Login & Access Issues
Use this diagnostic guide when users cannot sign in, lose access after password changes, encounter MFA failures, or receive permission errors after role updates. Work through symptoms in order — most login issues resolve at the identity or policy layer before requiring platform support.
#Before you begin
Collect the following from the affected user:
| Information |
Why it matters |
| Tenant URL |
Confirms correct environment (prod vs. sandbox) |
| Username / email |
Identifies directory record |
| Exact error message |
Maps to known failure codes |
| Browser and device |
Detects cookie, extension, or mobile issues |
| Time of failure (with time zone) |
Correlates with maintenance or lockout windows |
| Recent changes |
Password reset, role change, MFA enrollment |
#Symptom: Invalid credentials
#Diagnostic steps
- Confirm the user is on the correct tenant URL (not a stale bookmark).

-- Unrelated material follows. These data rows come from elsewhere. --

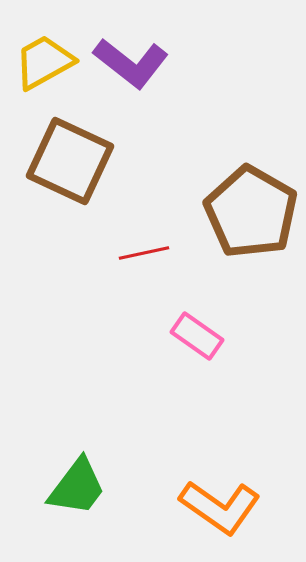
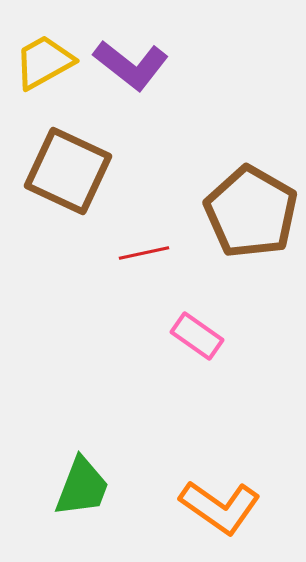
purple L-shape: moved 2 px down
brown square: moved 2 px left, 10 px down
green trapezoid: moved 5 px right; rotated 16 degrees counterclockwise
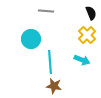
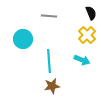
gray line: moved 3 px right, 5 px down
cyan circle: moved 8 px left
cyan line: moved 1 px left, 1 px up
brown star: moved 2 px left; rotated 21 degrees counterclockwise
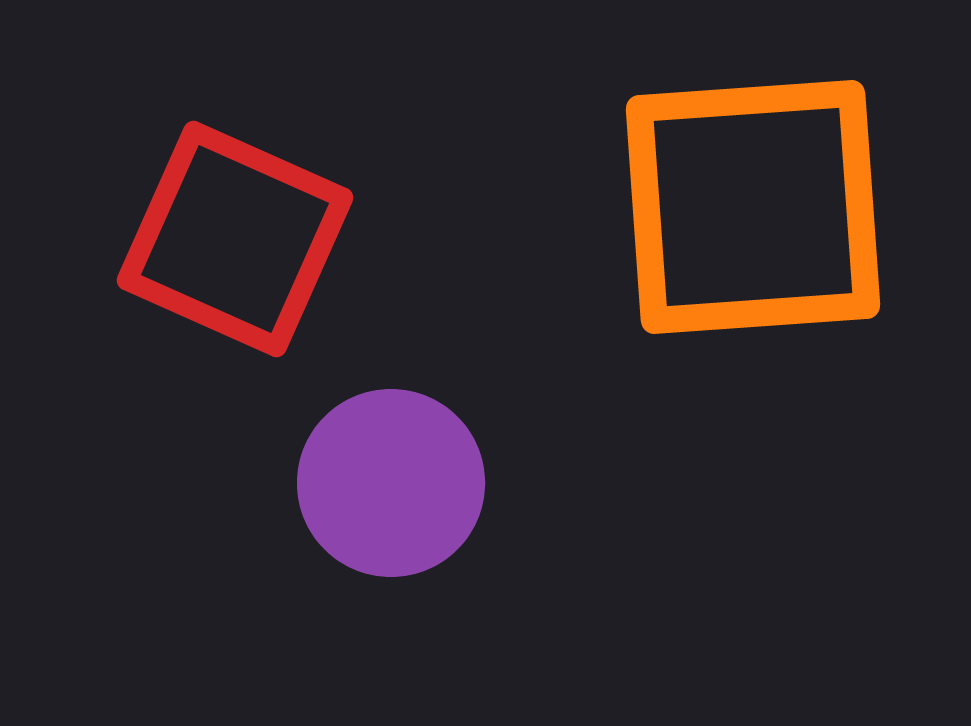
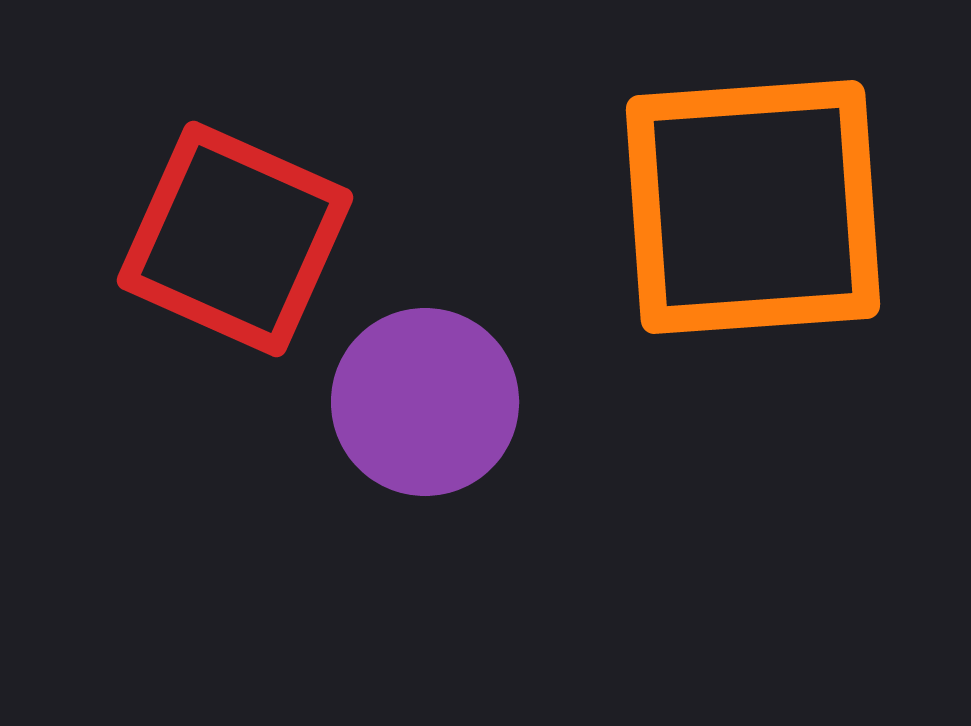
purple circle: moved 34 px right, 81 px up
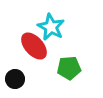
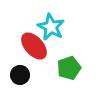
green pentagon: rotated 15 degrees counterclockwise
black circle: moved 5 px right, 4 px up
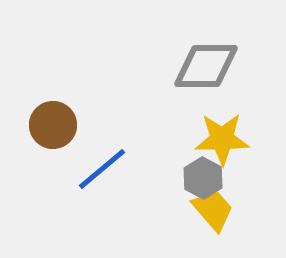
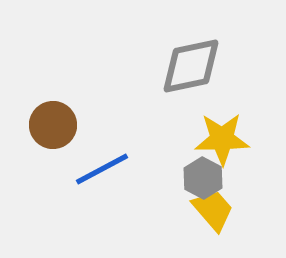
gray diamond: moved 15 px left; rotated 12 degrees counterclockwise
blue line: rotated 12 degrees clockwise
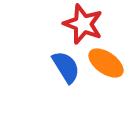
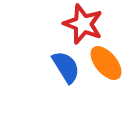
orange ellipse: rotated 15 degrees clockwise
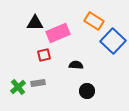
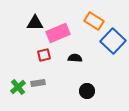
black semicircle: moved 1 px left, 7 px up
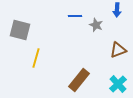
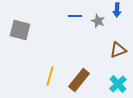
gray star: moved 2 px right, 4 px up
yellow line: moved 14 px right, 18 px down
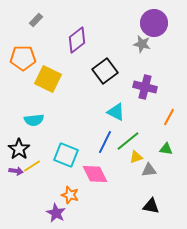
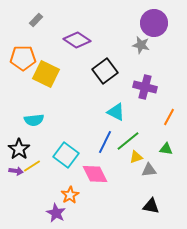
purple diamond: rotated 72 degrees clockwise
gray star: moved 1 px left, 1 px down
yellow square: moved 2 px left, 5 px up
cyan square: rotated 15 degrees clockwise
orange star: rotated 24 degrees clockwise
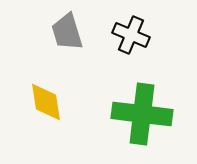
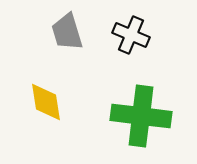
green cross: moved 1 px left, 2 px down
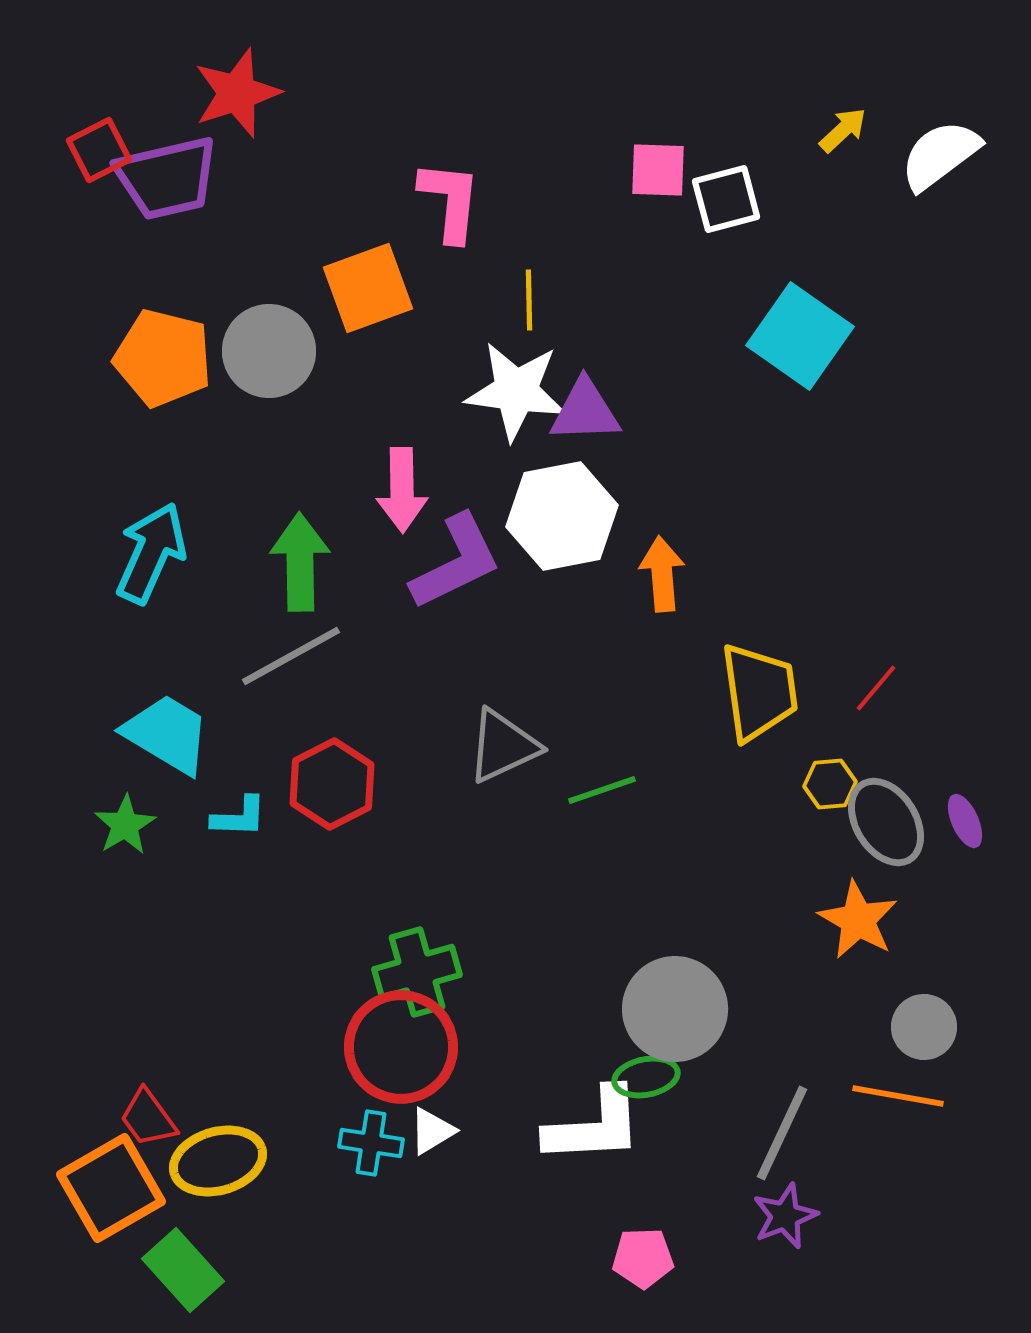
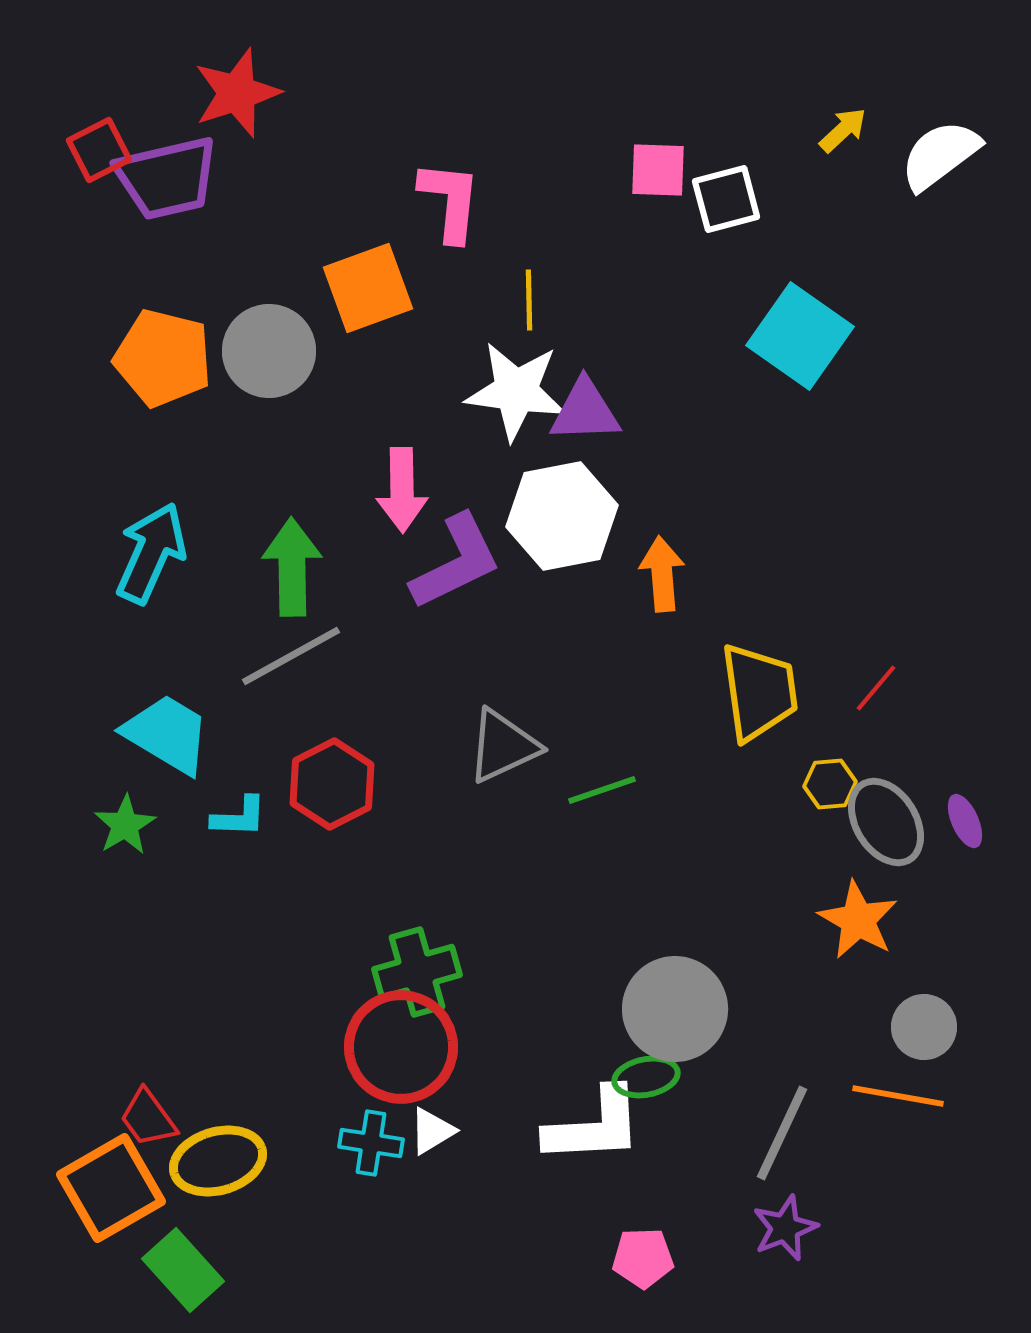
green arrow at (300, 562): moved 8 px left, 5 px down
purple star at (785, 1216): moved 12 px down
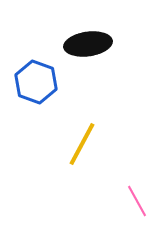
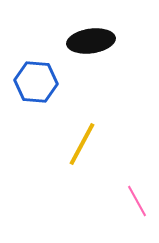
black ellipse: moved 3 px right, 3 px up
blue hexagon: rotated 15 degrees counterclockwise
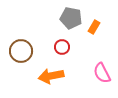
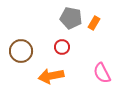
orange rectangle: moved 4 px up
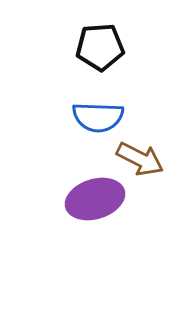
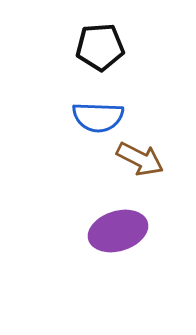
purple ellipse: moved 23 px right, 32 px down
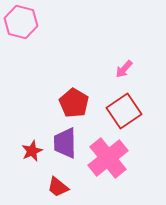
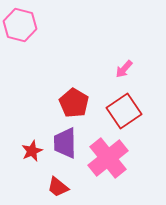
pink hexagon: moved 1 px left, 3 px down
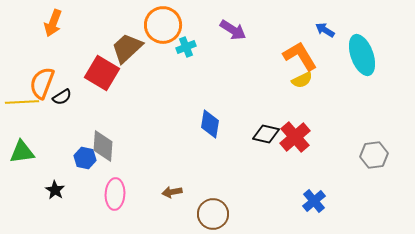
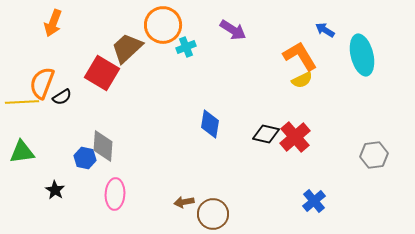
cyan ellipse: rotated 6 degrees clockwise
brown arrow: moved 12 px right, 10 px down
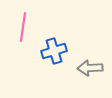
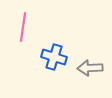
blue cross: moved 6 px down; rotated 35 degrees clockwise
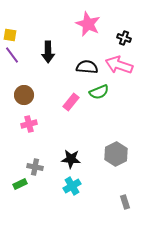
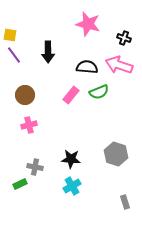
pink star: rotated 10 degrees counterclockwise
purple line: moved 2 px right
brown circle: moved 1 px right
pink rectangle: moved 7 px up
pink cross: moved 1 px down
gray hexagon: rotated 15 degrees counterclockwise
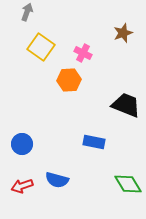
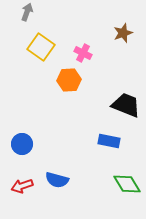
blue rectangle: moved 15 px right, 1 px up
green diamond: moved 1 px left
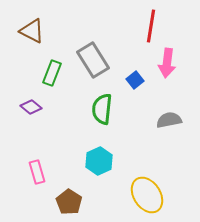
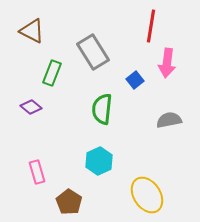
gray rectangle: moved 8 px up
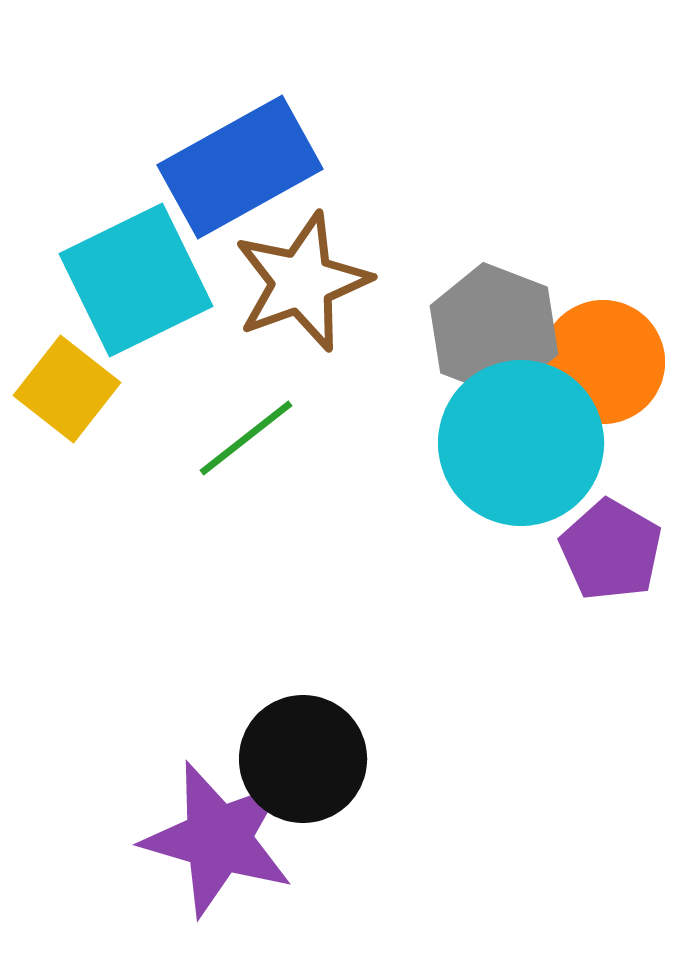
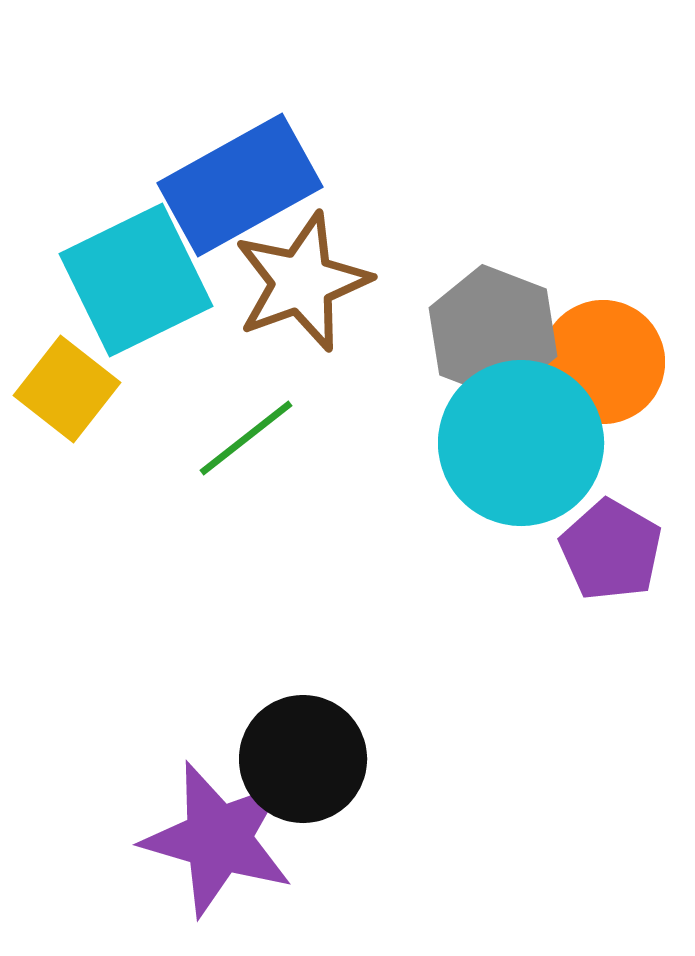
blue rectangle: moved 18 px down
gray hexagon: moved 1 px left, 2 px down
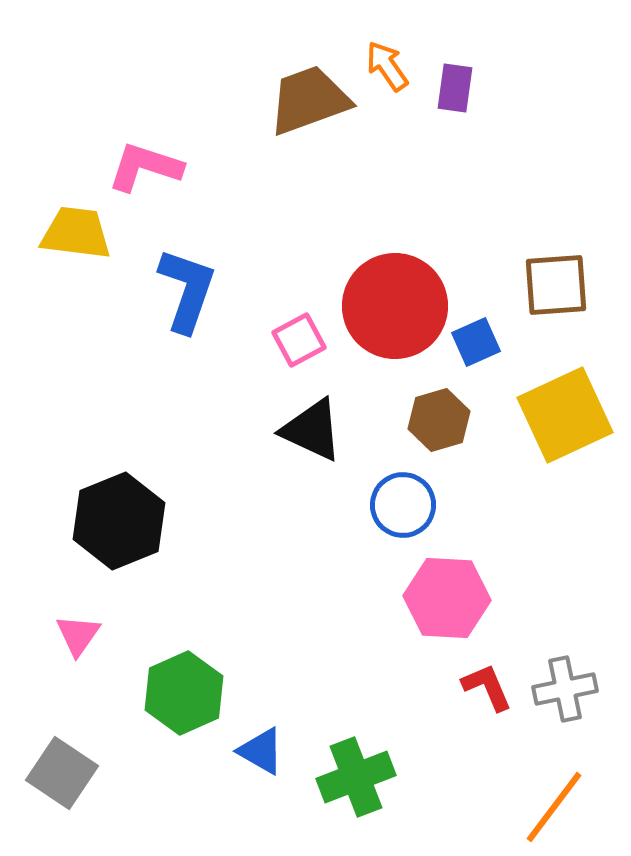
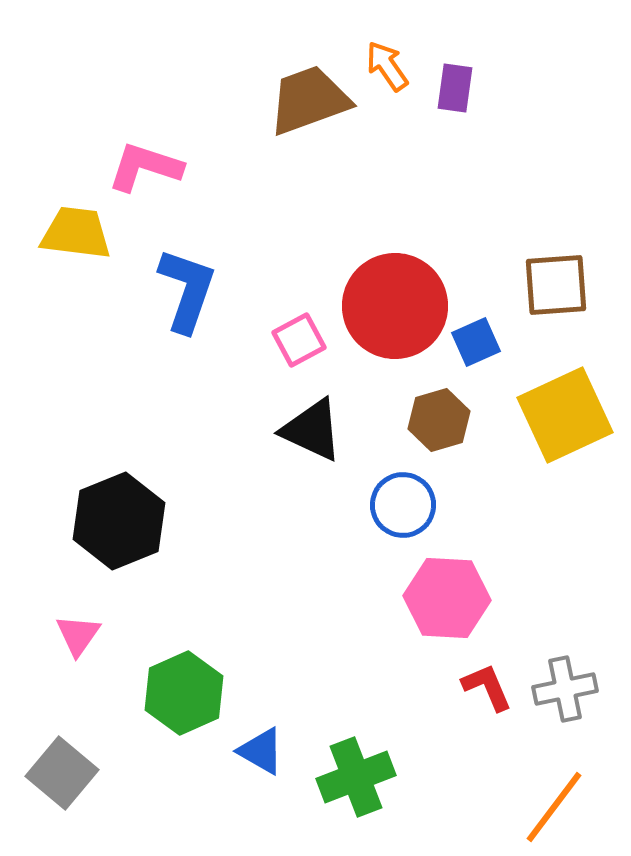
gray square: rotated 6 degrees clockwise
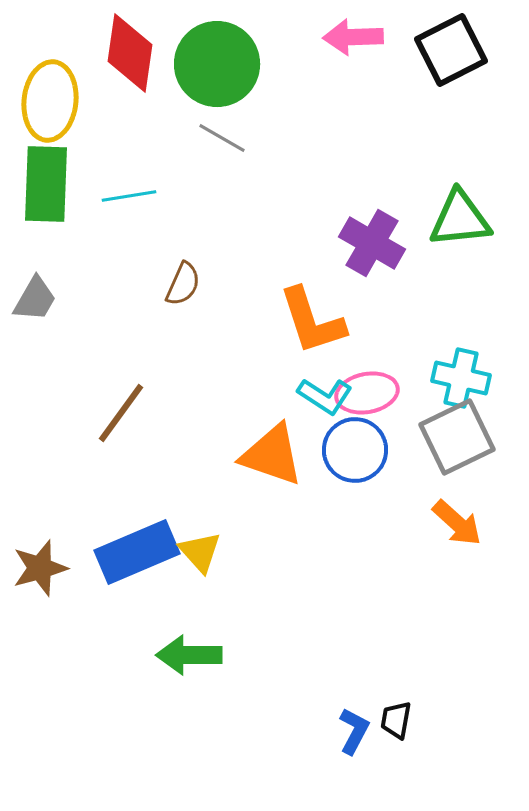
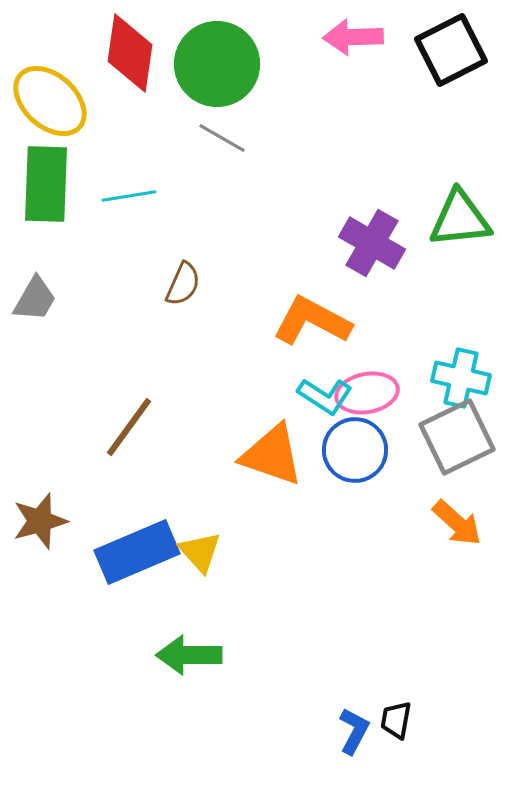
yellow ellipse: rotated 54 degrees counterclockwise
orange L-shape: rotated 136 degrees clockwise
brown line: moved 8 px right, 14 px down
brown star: moved 47 px up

- Verify Caps Lock and keyboard layout for password entry.
- Attempt Forgot Password and complete the reset flow.
- Tenant admin: open Administration > Users, locate the user, and check Status is Active.
- Review Failed sign-in attempts in audit logs for brute-force lockout.
#Resolution matrix
| Observation |
Action |
| Account status Locked |
Admin unlocks user; user sets new password |
| Account status Disabled |
Re-enable user or confirm offboarding was intentional |
| Password reset email not received |
Check spam; verify email in user profile; test SMTP |
| Still failing after reset |
Clear browser cache; try incognito window |
| Error persists across devices |
Escalate — possible identity provider misconfiguration |
#Symptom: MFA verification failed
#Diagnostic steps
- Confirm device clock is synchronized (TOTP codes are time-sensitive).
- User enters the current 6-digit code — wait for code rotation if rejected once.
- Admin verifies MFA is Required for the user's role in Security Policies.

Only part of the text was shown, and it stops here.